(Saved entries)
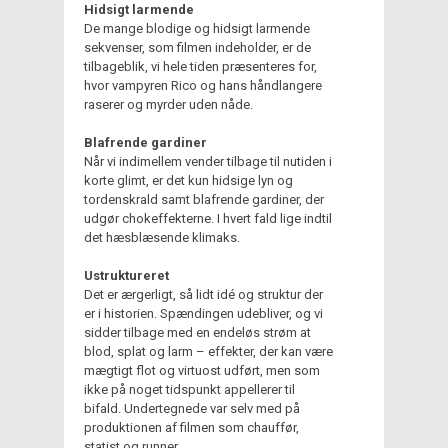
Hidsigt larmende
De mange blodige og hidsigt larmende
sekvenser, som filmen indeholder, er de
tilbageblik, vi hele tiden præsenteres for,
hvor vampyren Rico og hans håndlangere
raserer og myrder uden nåde.
Blafrende gardiner
Når vi indimellem vender tilbage til nutiden i
korte glimt, er det kun hidsige lyn og
tordenskrald samt blafrende gardiner, der
udgør chokeffekterne. I hvert fald lige indtil
det hæsblæsende klimaks.
Ustruktureret
Det er ærgerligt, så lidt idé og struktur der
er i historien. Spændingen udebliver, og vi
sidder tilbage med en endeløs strøm at
blod, splat og larm – effekter, der kan være
mægtigt flot og virtuost udført, men som
ikke på noget tidspunkt appellerer til
bifald. Undertegnede var selv med på
produktionen af filmen som chauffør,
statist og runner.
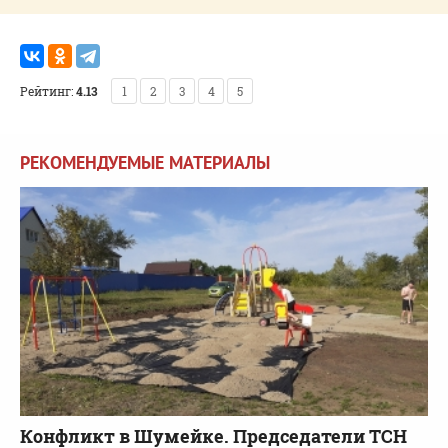
Рейтинг:
4.13
1
2
3
4
5
РЕКОМЕНДУЕМЫЕ МАТЕРИАЛЫ
Конфликт в Шумейке. Председатели ТСН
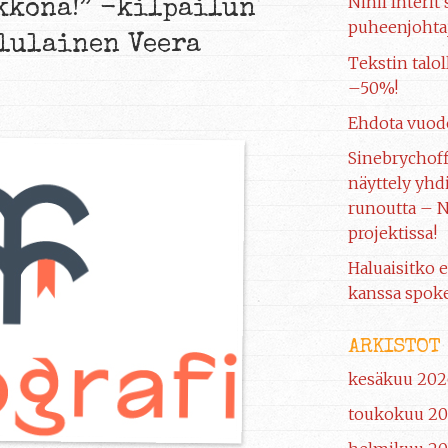
Nihil Interit
kkona!” -kilpailun
puheenjohtaj
lulainen Veera
Tekstin talol
–50%!
Ehdota vuod
Sinebrychof
näyttely yhdi
runoutta – N
projektissa!
Haluaisitko e
kanssa spoke
ARKISTOT
kesäkuu 202
toukokuu 2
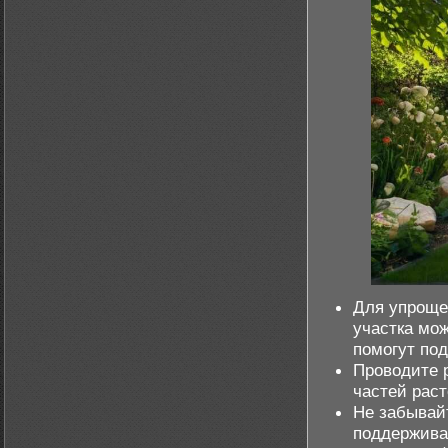
Для упроще
участка мо
помогут под
Проводите 
частей раст
Не забывай
поддержива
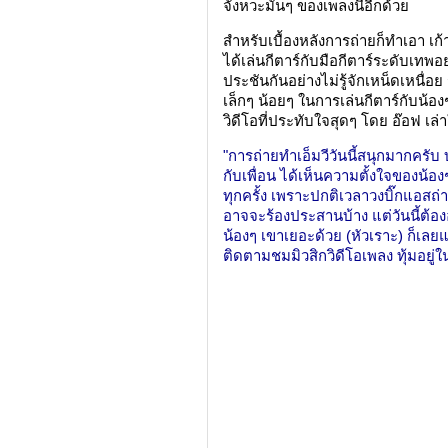
จังหวะมันๆ ของเพลงนี้อีกด้วย
สำหรับเบื้องหลังการถ่ายก็ทำเอา เก
ได้เล่นกีตาร์กับมือกีตาร์ระดับเทพอ
ประชันกันอย่างไม่รู้จักเหน็ดเหนื่
เล็กๆ น้อยๆ ในการเล่นกีตาร์กับน้อ
วิดีโอที่ประทับใจสุดๆ โดย อ๊อฟ เล่าใ
"การถ่ายทำเอ็มวีวันนี้สนุกมากครับ
กับเพื่อน ได้เห็นความตั้งใจของน้องๆ 
ทุกครั้ง เพราะปกติเวลาวงบิ๊กแอสถ่า
อาจจะร้องประสานบ้าง แต่วันนี้ต้อง
น้องๆ เขาเยอะด้วย (หัวเราะ) ก็เลย
ติดตามชมมิวสิกวิดีโอเพลง ทุ้มอยู่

● Task statement
Find the lines in the entries above where "filmen" occurs, and copy each of them.

● Task solution
sekvenser, som filmen indeholder, er de
produktionen af filmen som chauffør,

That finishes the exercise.